For tycho, the results are as follows:

Processor ID(s)	Memory socket(s)	Bandwidth
0	0	11.0GB/s
0	1	7.26GB/s
8	0	8.2GB/s
8	1	11.0GB/s
0,1	0	20.0GB/s
0,1	1	14.0GB/s
0,8	0,1	22.0GB/s
0-3	0	26.5GB/s
0-3	1	22.9GB/s
0,1,8,9	0,1	39GB/s
0-7	0	26.6GB/s
0-7	1	22.2GB/s
0-3,8-11	0,1	48-53GB/s
0-15	0,1	53GB/s

Thus, we see that processors 0-7 are closest to memory node 0, and processors 8-15 are closest to memory node 1. Further, the bandwidth between sockets is lower than that between a socket and its own memory (as one would expect). The bandwidth from two cores is double that on a single core, and the bandwidth on four cores of a single socket is slightly higher than that of two cores. Also, the bandwidth to four cores on the opposite memory node is only slightly lower than that on the same memory node. However, bandwidth to all 8 cores on a socket is only about the same as for 4 cores. The total bandwidth for all 16 cores is double that for 8 cores on each socket. So, if your code is memory-bound, you will probably get good speed-up from 1 to 2 and 2 to 4 cores, but very little beyond that, even assuming that you use taskset and numactl appropriately.

hex

For hex, the results are as follows:

Processor ID(s)	Memory socket(s)	Bandwidth
0	0	14.9GB/s
0	1	12.3GB/s
8	0	14.9GB/s
8	1	12.4GB/s
0,1	0	29.7GB/s
0,1	1	18.7GB/s
0,8	0,1	20.0GB/s
0-3	0	33.9GB/s
0-3	1	20.9GB/s
0,1,8,9	0,1	34.6GB/s
0-7	0	41.6GB/s
0-7	1	20.9GB/s
0-3,8-11	0,1	41.4GB/s
0-15	0,1	41.2GB/s

Thus, we see that processors 0-7 are closest to memory node 0, and processors 8-15 are closest to memory node 1. Further, the bandwidth between sockets is lower than that between a socket and its own memory (as one would expect). The bandwidth from two cores (29.7GB/s) is double that on a single core (14.9GB/s), and the bandwidth on four cores of a single socket (33.9GB/s) is slightly higher than that of two cores. However, the bandwidth to four cores on the opposite memory node (20.9GB/s) is substantially lower than that on the same memory node. Bandwidth to all 8 cores on a socket (41.6GB/s) is a bit higher than for 4 cores. The total bandwidth for all 16 cores is the same as that for 8 cores.

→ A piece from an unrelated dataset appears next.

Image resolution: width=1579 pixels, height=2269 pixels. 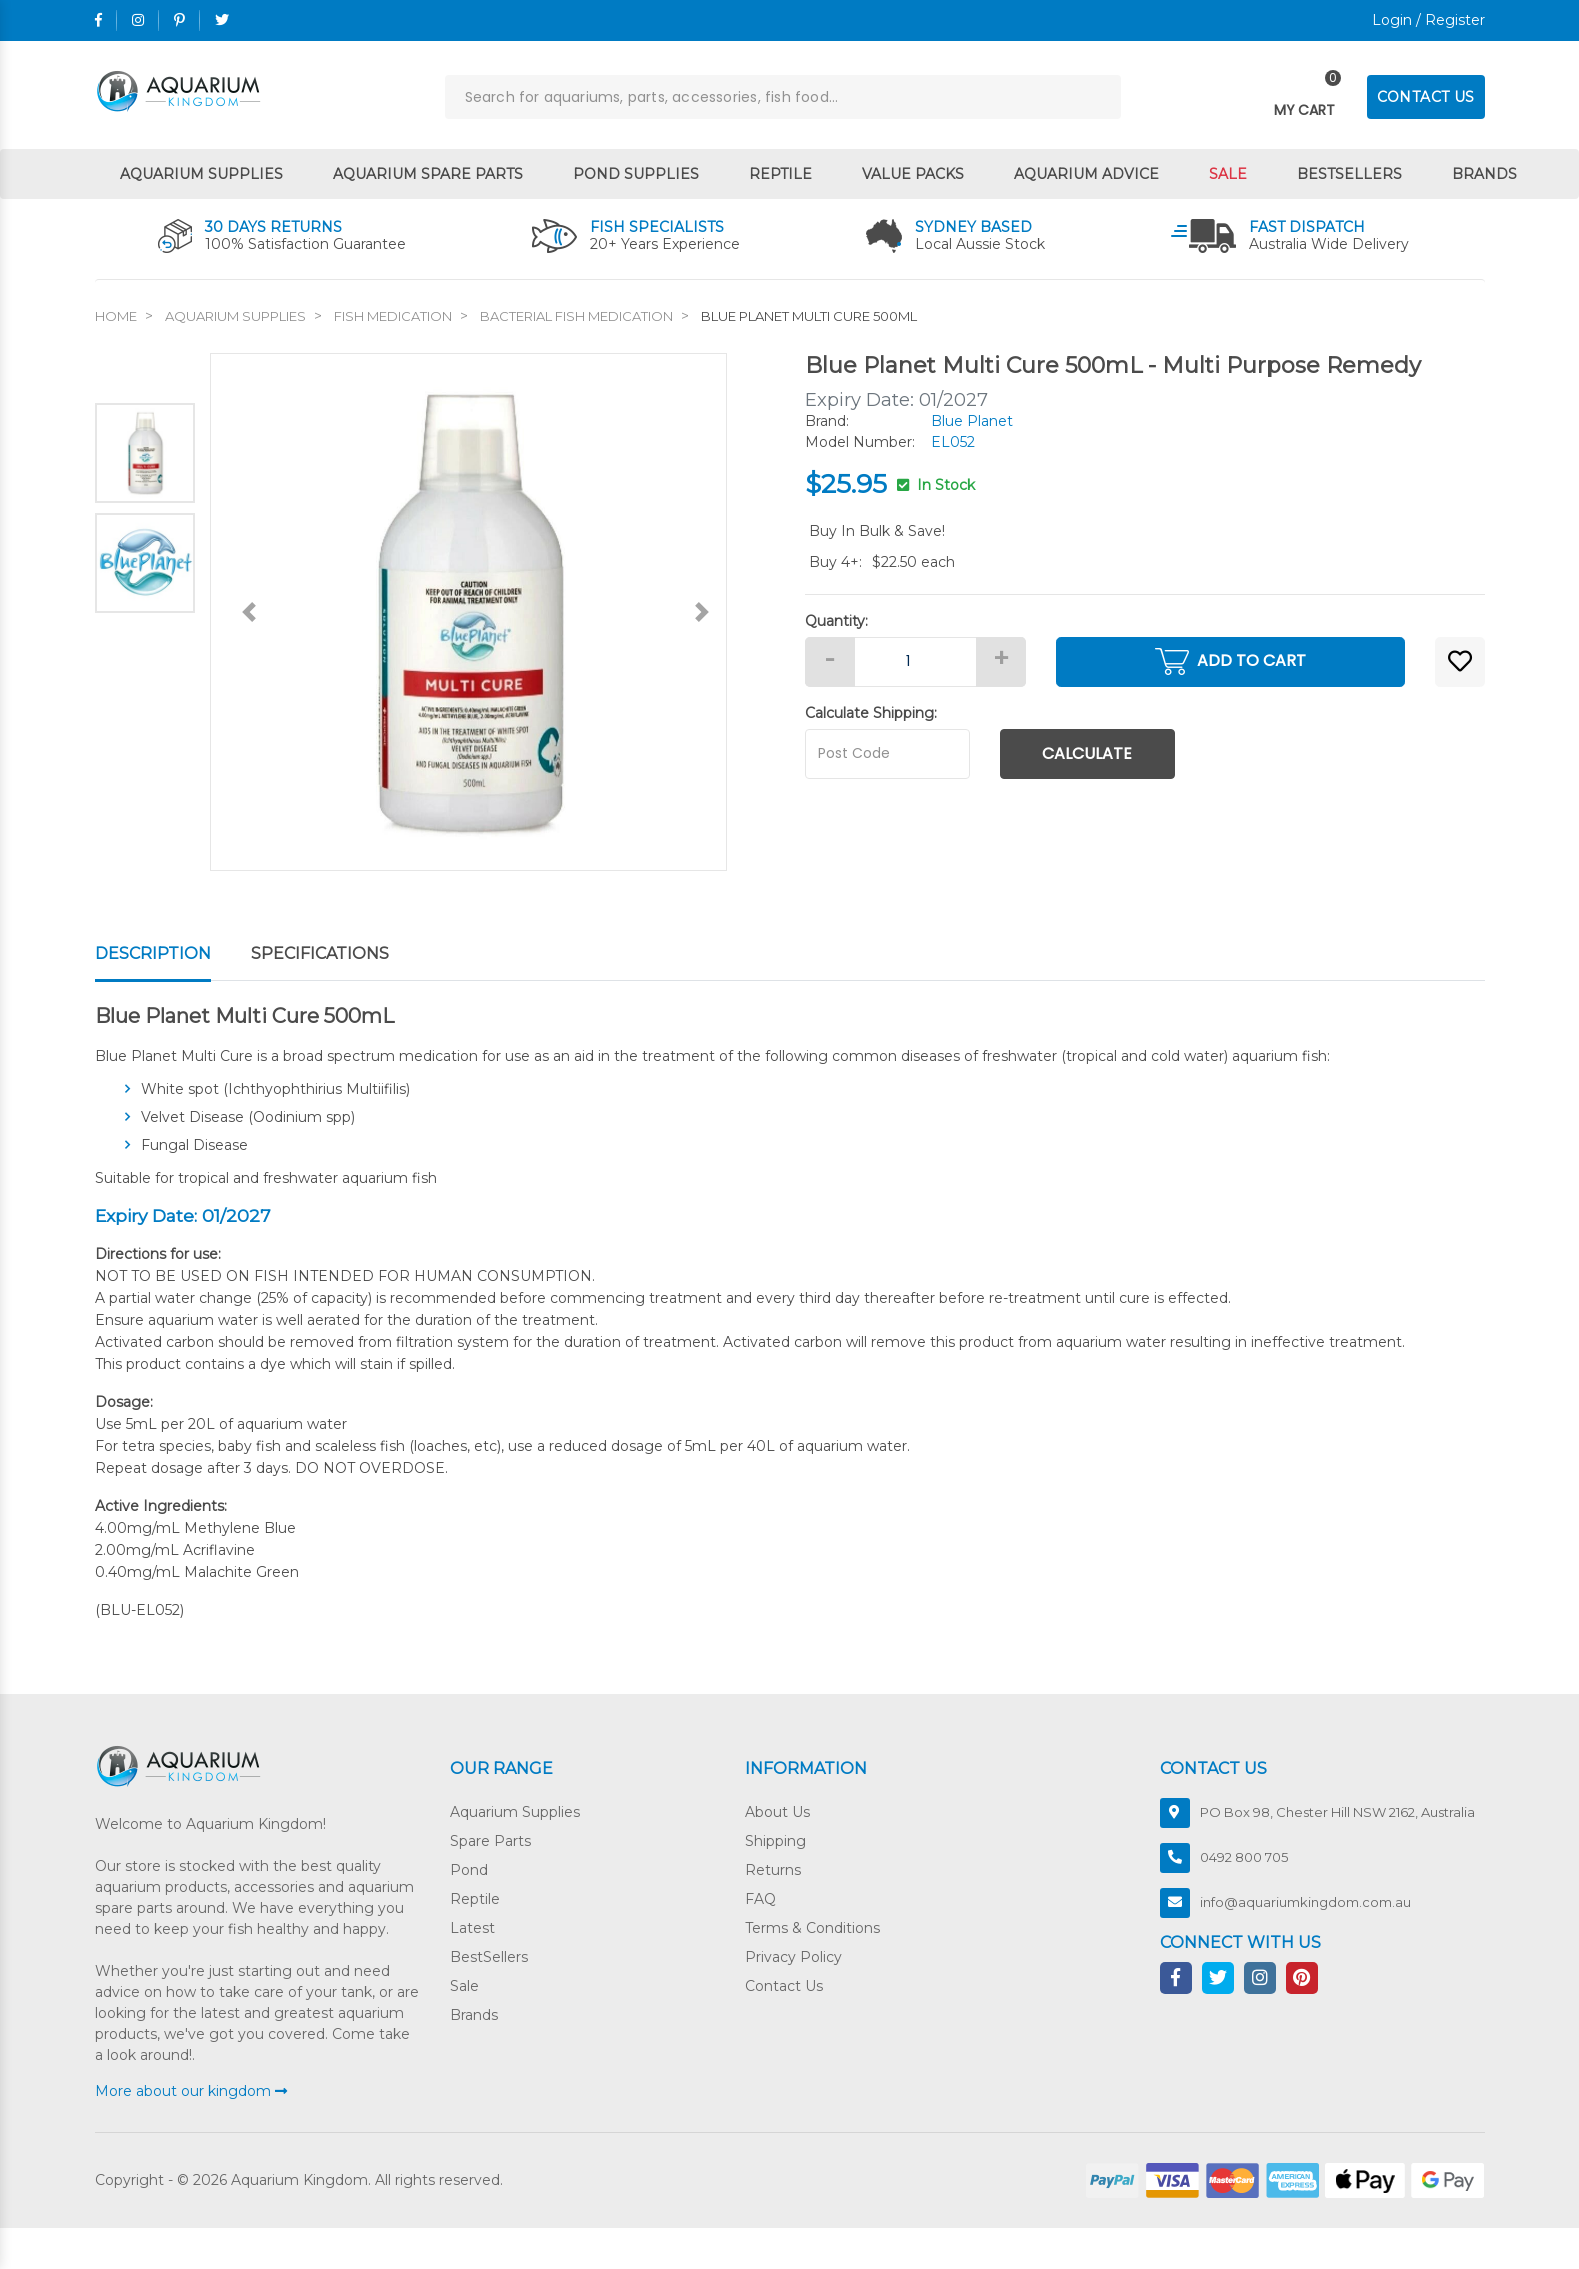 I want to click on Privacy Policy, so click(x=793, y=1957).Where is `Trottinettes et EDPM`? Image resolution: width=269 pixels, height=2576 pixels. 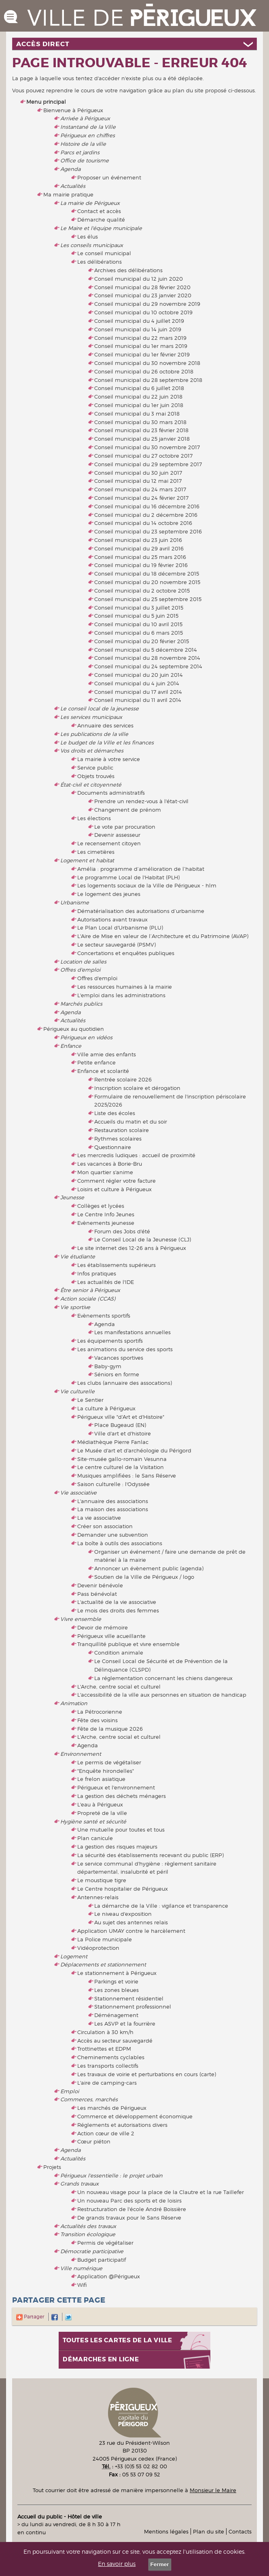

This suggests that each individual socket scales well for memory access, but that the connect between the sockets is relatively poor.

cerberus1

The cerberusN machines each have 2 16-core Intel(R) Xeon(R) Silver 4314 CPUs @ 2.40GHz. These are hyper-threaded, and so the machiens appear to have 64 cores overall, but only have 32 useful cores for floating-point use. They have 64GB RAM, so 2GB per core. For cerberus1 the bandwidth results are as follows:

Processor ID(s)	Memory socket(s)	Bandwidth
0	0	16.7GB/s
0	1	12.3GB/s
1	0	12.3GB/s
1	1	16.7GB/s
0,2	0	23.9GB/s
0,2,4,6	0	27.5GB/s
0,2,4,6,8,10,12,14	0	29.8GB/s
0,1	0,1	31.4GB/s
0-3	0,1	41.1GB/s
0-7	0,1	34.8GB/s
0-15	0,1	37.8GB/s
0-31	0,1	65GB/s

We see that even-numbered processors are closest to memory node 0, and odd-numbered ones to memory node 1. The bandwidth from two cores (23.9GB) is only 1.5 times that for a single core (16.7GB), and the bandwidth for 4 cores (27.5GB) is not much better.

Bandwidth to two cores from separate processors (e.g. 0,1) is double that for a single core (31.4GB/s) as we would expect. However, the maximum possible bandwidth from all cores is only double this (65GB/s).

We conclude that there is a bottleneck somewhere.

Guidelines

In general, Linux will distribute the processes between sockets, i.e. two processes will probably end up on different sockets for an MPI/OpenMP run. If you add the --bind-to-core option to mpirun (for OpenMPI) then this will prevent processes moving between cores. You may wish to combine this with taskset to force particular sockets/cores.

So, most of this page is of limited interest and/or use, since Linux will do the Right Thing (TM) in most cases, although it may explain why you do not magically get the performance improvements you expect.